Bliven lay down in his tiny berth and closed his eyes, but he did not sleep. Instead he pondered how close he might have come to wrecking his naval career, less than a week old. In his mind’s eye he saw the man fall from the yardarm again and again. Bliven did not know his name, but surmised he was one of the new recruits who went to sea, as many did, one jump ahead of the law. Bliven had seen him clinging uncertainly to the rigging; ought he to have drawn Merrick’s attention to him? Surely it was not for a midshipman to tell a bosun of fifteen years’ experience who to send aloft. Again he saw Merrick running toward him, waving his arms and shouting at him not to come about until the sails were down. Might he have capsized the vessel? Likely not, really, for she was well ballasted, and it was part of the bosun’s job to help train midshipmen. His first three watches at the wheel, either the second or third lieutenant was nearby. He could not have been expected to respond as a seasoned officer would have.

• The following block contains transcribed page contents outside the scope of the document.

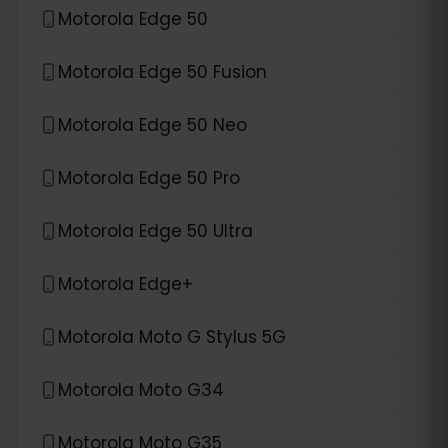
Motorola Edge 50
Motorola Edge 50 Fusion
Motorola Edge 50 Neo
Motorola Edge 50 Pro
Motorola Edge 50 Ultra
Motorola Edge+
Motorola Moto G Stylus 5G
Motorola Moto G34
Motorola Moto G35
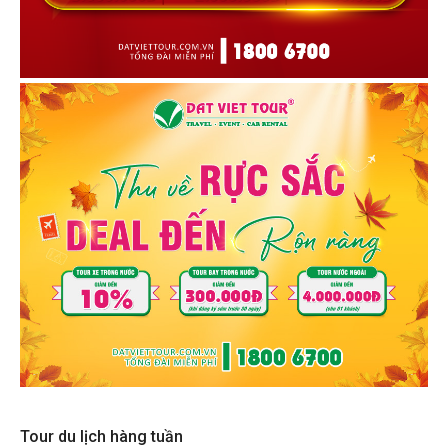
Tour du lịch hàng tuần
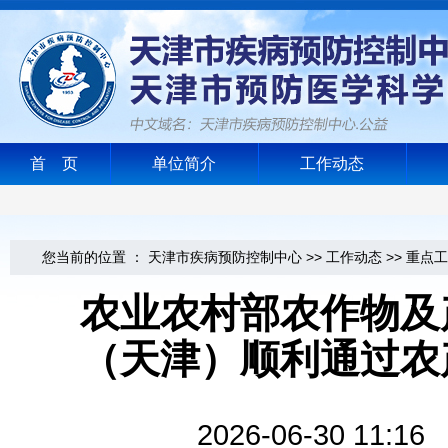
首 页
单位简介
工作动态
您当前的位置 ：
天津市疾病预防控制中心
>>
工作动态
>>
重点工
农业农村部农作物及
（天津）顺利通过农
2026-06-30 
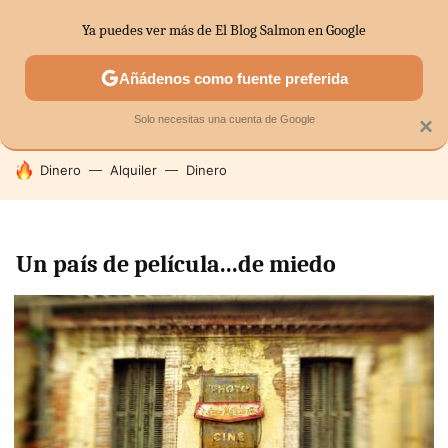
Ya puedes ver más de El Blog Salmon en Google
SECTORES
ECONOMÍA DOMÉSTICA
MERCADOS FINANC
Añádenos como fuente preferida
Solo necesitas una cuenta de Google
×
HOY SE HABLA DE
Dinero
Alquiler
Dinero
Un país de película...de miedo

Bliven rubbed his eyes and shook his head, hoping to place it behind him. He thought again of the majesty of a ship of the line, and wished that he had seen one, but he had not, he had seen only pictures. At a time when England and France deployed scores of them, the United States possessed not one. He knew they had built one, once, but straightaway awarded her to France as thanks for their help in the Revolution, and to replace a French vessel lost in that conflict. This seemed like a grandly generous gesture, to public perception, but over time the real reason became clear, that our infant country had no money to maintain such a powerful ship in peacetime, and in this gift to France they divested themselves of that ruinous expense. The largest ship Bliven had seen was a frigate; he had boarded the President once, briefly, to receive his commission, and was breathtaken at even her size and complexity. He had heard it widely stated as fact, and it was universally accepted, that America’s frigates were incomparably better than any of their class in the European navies; even the great Admiral Lord Nelson had remarked his consternation at ever having to fight one.
• • •
ONLY THREE DAYS AT SEA, but home seemed a world away. Bliven’s brawn and self-reliance had slowly accrued with dawn-to-dusk labor on his family’s farm near Litchfield, Connecticut, and his late start as an officer in training resulted from the bargain he had made with his father. Unlike many of their neighbors who could apportion chores among four or six or many more children—a circumstance common even elsewhere in his extended Putnam family—Bliven, despite his parents’ prayers and assiduous effort, was an only child. He had agreed with his hardworking father, laconically in their spare-spoken New England way but not altogether tacitly, that Bliven would work long and without complaint to bring their farm to self-sufficiency, and when the time came he would be free to seek a larger destiny, to travel, to learn things of the world that did not come from cultivating corn and root vegetables, or pressing cider from the apples in their orchard. The world held wonder for him, and he read books ahead of his years on history and geography. He had proven only a moderately successful student at mathematics and the sciences, but he applied himself to learning of the rest of the world, the places, the people and how they lived.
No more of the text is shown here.